この本は私のテスト作成のバイブル的な本であり,同僚にも読むことをときに触れ勧めています。もっともこの本を読んで,これに忠実に作ろうとすると現在の私のテストのほとんどがボツになります。それでも,こうしたテスト作成の心構えを持つことは大変意味があると思います。世の中あまりにひどいテストが多すぎます。
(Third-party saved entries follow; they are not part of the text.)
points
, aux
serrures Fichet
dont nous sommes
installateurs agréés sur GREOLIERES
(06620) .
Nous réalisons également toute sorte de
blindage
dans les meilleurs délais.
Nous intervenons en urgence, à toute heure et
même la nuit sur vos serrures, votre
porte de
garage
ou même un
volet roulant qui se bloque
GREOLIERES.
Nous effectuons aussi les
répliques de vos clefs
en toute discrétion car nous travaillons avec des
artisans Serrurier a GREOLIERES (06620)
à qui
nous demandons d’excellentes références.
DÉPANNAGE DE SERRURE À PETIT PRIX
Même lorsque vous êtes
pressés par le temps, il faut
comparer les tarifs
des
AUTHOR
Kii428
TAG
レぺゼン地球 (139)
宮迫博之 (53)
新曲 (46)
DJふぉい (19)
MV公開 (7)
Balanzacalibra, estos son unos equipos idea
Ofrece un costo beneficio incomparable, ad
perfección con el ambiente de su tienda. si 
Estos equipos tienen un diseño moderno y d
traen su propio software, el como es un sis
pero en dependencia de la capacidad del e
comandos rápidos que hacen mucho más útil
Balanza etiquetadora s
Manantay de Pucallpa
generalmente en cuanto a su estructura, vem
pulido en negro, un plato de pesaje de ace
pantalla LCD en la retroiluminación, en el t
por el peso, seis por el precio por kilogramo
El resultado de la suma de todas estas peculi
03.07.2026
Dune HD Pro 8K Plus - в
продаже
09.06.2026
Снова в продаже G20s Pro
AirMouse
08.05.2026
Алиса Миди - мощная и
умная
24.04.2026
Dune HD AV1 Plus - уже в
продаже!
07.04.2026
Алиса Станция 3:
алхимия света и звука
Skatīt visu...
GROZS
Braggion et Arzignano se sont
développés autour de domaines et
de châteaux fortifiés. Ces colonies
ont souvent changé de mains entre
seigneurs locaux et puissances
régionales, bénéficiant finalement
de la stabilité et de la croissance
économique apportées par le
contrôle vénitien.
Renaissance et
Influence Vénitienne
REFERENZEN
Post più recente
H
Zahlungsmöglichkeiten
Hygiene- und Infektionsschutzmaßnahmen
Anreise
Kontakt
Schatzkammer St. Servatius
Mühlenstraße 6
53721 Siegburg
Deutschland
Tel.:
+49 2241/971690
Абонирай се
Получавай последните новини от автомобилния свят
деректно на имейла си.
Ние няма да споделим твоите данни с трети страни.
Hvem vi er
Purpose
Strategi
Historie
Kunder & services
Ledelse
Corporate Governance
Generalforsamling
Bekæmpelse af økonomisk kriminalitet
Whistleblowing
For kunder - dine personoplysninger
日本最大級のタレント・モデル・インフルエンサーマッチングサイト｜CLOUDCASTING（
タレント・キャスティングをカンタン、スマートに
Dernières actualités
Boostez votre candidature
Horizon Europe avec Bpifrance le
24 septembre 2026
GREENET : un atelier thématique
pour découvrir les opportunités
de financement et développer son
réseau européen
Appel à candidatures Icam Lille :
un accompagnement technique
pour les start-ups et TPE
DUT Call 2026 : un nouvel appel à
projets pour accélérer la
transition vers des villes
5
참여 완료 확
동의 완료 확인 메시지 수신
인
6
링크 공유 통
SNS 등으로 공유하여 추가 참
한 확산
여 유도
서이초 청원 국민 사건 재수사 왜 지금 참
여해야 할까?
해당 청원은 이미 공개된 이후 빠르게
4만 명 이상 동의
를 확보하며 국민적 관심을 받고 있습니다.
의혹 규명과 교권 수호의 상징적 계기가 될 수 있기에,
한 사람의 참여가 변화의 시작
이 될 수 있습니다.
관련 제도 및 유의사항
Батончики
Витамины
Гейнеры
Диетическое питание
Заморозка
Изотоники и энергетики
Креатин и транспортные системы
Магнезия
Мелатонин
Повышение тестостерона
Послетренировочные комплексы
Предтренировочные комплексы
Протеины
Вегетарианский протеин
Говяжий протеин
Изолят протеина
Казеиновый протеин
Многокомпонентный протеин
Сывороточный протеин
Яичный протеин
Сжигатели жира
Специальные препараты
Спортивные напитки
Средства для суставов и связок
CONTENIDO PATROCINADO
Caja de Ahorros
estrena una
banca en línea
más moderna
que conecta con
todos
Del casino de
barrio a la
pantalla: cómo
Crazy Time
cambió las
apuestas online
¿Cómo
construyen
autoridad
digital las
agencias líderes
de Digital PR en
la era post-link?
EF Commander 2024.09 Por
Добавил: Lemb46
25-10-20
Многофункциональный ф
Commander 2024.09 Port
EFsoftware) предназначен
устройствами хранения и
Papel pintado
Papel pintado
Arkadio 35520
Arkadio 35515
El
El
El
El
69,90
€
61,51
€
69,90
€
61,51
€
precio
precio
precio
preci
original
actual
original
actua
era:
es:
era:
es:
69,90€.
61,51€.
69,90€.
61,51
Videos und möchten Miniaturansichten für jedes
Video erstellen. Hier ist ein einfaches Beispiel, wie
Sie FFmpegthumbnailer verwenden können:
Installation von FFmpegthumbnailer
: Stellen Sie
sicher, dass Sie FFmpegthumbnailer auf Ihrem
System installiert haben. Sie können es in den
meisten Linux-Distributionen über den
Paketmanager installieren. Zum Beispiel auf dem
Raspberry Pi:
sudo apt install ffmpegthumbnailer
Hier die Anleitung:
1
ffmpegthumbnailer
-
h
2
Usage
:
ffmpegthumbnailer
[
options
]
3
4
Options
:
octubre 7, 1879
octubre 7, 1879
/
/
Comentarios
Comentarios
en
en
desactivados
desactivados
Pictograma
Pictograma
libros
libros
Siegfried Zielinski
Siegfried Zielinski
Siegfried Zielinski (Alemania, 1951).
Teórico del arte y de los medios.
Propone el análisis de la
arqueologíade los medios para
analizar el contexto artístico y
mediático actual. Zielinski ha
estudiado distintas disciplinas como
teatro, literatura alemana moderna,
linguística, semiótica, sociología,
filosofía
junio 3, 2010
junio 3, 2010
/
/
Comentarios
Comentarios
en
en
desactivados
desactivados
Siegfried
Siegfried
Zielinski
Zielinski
斎藤氏とのやりとりの中で論点がねじれてしまいましたが,私は正解そのものに真正面から「違う」とは主張していません。そんなことして音声学の専門家に勝てるわけがありません。それから,斎藤氏の最後のまとめのように,「文強勢」の問題一般を問題にしつつも,個別の問題について疑問を呈しており,他の3問についてことさら疑問を投げかけたわけでもありません。文強勢の問題を普通に出したら成就率は8割を超え,場合によっては9割近くの正答率をはじき出す,生徒にとっては点の取りやすい問題なのです。特殊な問題を除いては。第3問が特殊かどうかが議論の分かれ目でした。
今となると,thoughtが強く発音されるような指導も必要かと思っています。

私にとっての発音指導はクラブ指導の一環であって,教室では個々に指導したり,徹底的に直したりすることはできません。そのなかで,文の区切り,強勢などはやっているつもりですが…

かくして,この問題は収束しました。

なお,斎藤氏の投稿文の掲載に当たっては快諾をいただきました。誌上討論だと文だけがむき出しになり,かなりきつい調子になります。それはWeb上のやり取りにも共通していますが。
なお,2003年度入試は問題がありませんでした。あまりの問題になさに今年度の「センター試験は…」の投稿はありません。私の勤務校の平均も150点にせまり,「自分としては過去最高」という生徒も一杯おりました。